COURSE: 403 Research Studio
APERIODIC CITY: THE POLITICS OF SPACE AND THE DESIGN OF NOTHING
Neil Denari, Interim Chair and Professor, UCLA Architecture and Urban Design
As California approaches fifth place on the list of the world’s largest economies (roughly equivalent to the UK), accelerated by clean energy industries and a vital, accomplished work force across all sectors and cultures, architecture and its corollary condition, density, is once again at the forefront of the conversation on Los Angeles’ next step in its evolutionary morphology. In relation to its perennial problem, overstuffed conventional transportation systems, architecture at any scale faces it with renewed possibilities in urban arrangements and infrastructure. A mandate to limit density known as Measure S was emphatically shot down in a March vote, leaving architects and urban thinkers with a receptive substrate on which to think new thoughts about Los Angeles’ future. And one site above all was a perfect example of both that receptivity and the political tensions (rudimentarily seen as progressives vs NIMBYists) that gave rise to Measure S in the first place.
Located one mile away from the Bundy Station on the Expo Line, the Santa Monica Airport is a crucible of social and political interests (turmoil more precisely). After many decades of debate and legal battles between the city and the FAA and airport operators, its future, at least partly, has now been decided. In February 2017, a Los Angeles federal judge approved an agreement between city officials and the Federal Aviation Administration to close the airport before the start of 2029 and return 227 acres of aviation land to the city for eventual redevelopment as a major park.
In place of the type of building development that overtook the former Hughes airfield at Playa Vista, a park has been proposed by the city and various preservationist groups as the best use of this site, which, depending on your political perspective, is either the design of something, or a code word for doing nothing. A park as an anti-building solution sounds promising, but it does not come without its own rather obvious questions, e.g. why simply a park and not social housing? For the purposes of this studio, we have agreed to side with local activists emotionally and politically, but since we are designers, we can’t simply do nothing, so our task has been how to create something out of nothing. This has revolved around the question of what is a park and also, around the control of territory.

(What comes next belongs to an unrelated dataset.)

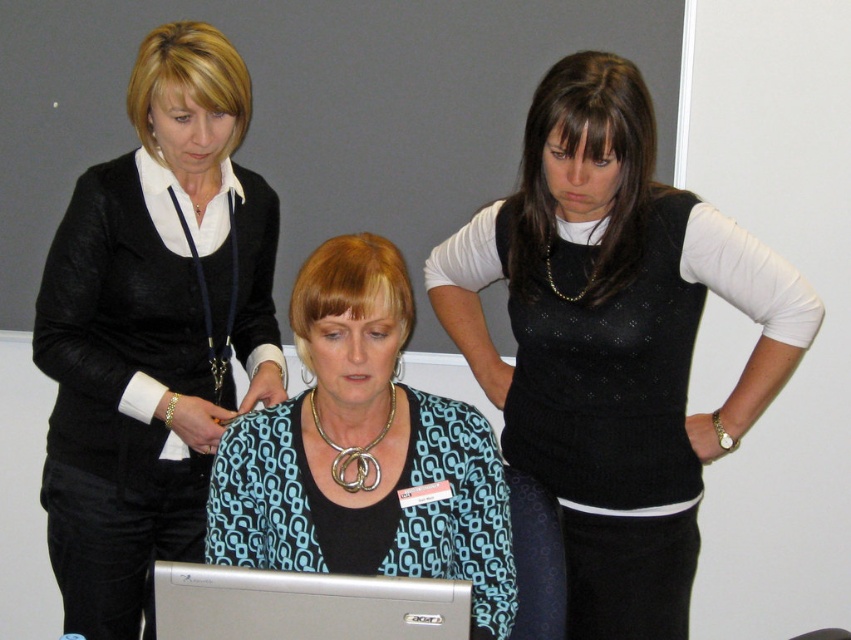 You are a person standing at the location of the viewer. You want to hand a document to the woman wearing the black knitted vest at center without moving your position. Is it possible to reach her?

The black knitted vest at center and viewer are 4.62 feet apart from each other, so it is not possible to reach the woman wearing the black knitted vest at center without moving closer.

Based on the scene, which object, the black knitted vest at center or the black matte blazer at upper left, is shorter in height?

The black knitted vest at center is shorter in height than the black matte blazer at upper left.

Three projects were designed across the year: 1) a highly productive, low impact factory – Fall and Winter Quarters; 2) a master-plan for social housing and parkland based on the merged techniques of camouflage and aperiodic tiling grids – half of Spring Quarter; 3) a temporary pavilion based on inflatable / membrane/skin construction techniques as applied to deviant platonic solids – half of Spring Quarter. Taken together, these projects explore what it means to design to the political will of “no architecture” with the intent to subvert that very negative, largely unprogressive condition.
STUDENTS: Clarissa Brunt, Kaiyun Cheng, Brian Daugherty, Liuxi He, Boyu Hu, Benjamin Kolder, Chang Sup Lee, Yan Liang, Victoria Shingleton, Haoyuan Tan, Taoran Zhao, Jianning Zhong.